Amazon, eBay, and other online sellers relied in a 1992 Supreme Court ruling that companies selling online did not have to collect sales taxes if they lacked a physical presence in a state where the customer lives. Online shopping has grown into a $200 billion industry since then.

Deal Cut In New Jersey

When Amazon was looking for distribution center (DC) sites across New Jersey, they were ready to spend $200 million.  The new DCs would help Amazon cut down on their delivery time in the area, but they did not want to start collecting sales taxes for a couple of years.  Christie wanted Amazon to create full-time jobs and wanted to collect sales-tax revenues to his struggling state.

On May 30, Christie said that Amazon would not charge the 7% sales tax until July 2013 in exchanging from bringing around 1,500 full time jobs to New Jersey along with thousands of season, part-time, and construction jobs.  Amazon also received standard economic-development tax incentives.

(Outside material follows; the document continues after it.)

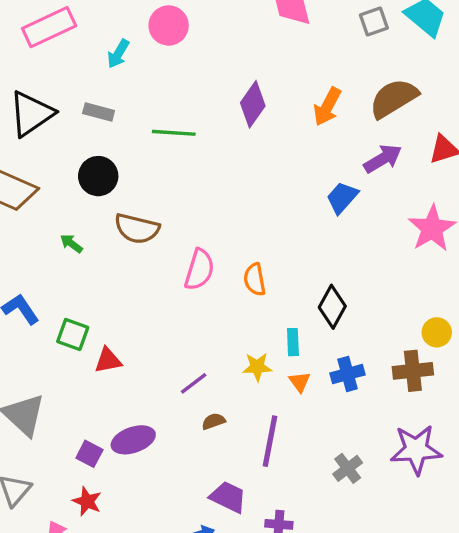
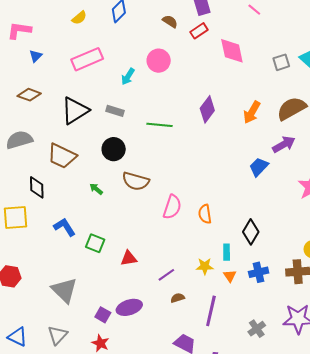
red triangle: (108, 360) -> (129, 258), moved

Governors in Virginia, Texas, and Nevada announced similar deals with Amazon.

Florida

Florida refused to cut a deal with Amazon to locate facilities and around 3,000 jobs to the state in exchanging for deferring sales-tax collection until January 2014.

“Amazon knows its days are numbered before a federal law is passed and came down here to make a fast deal,” stated Florida Retail Federation president Rick McAllister. “Amazon’s Holy Grail is to do same-day delivery to compete with our brick-and-mortar stores, but we let the governor’s staff know the unfairness for it to avoid sales taxes for two Christmas seasons.”

Since the Florida government is resistant to Amazon, it is likely that thousands of jobs will be created in a neighboring state.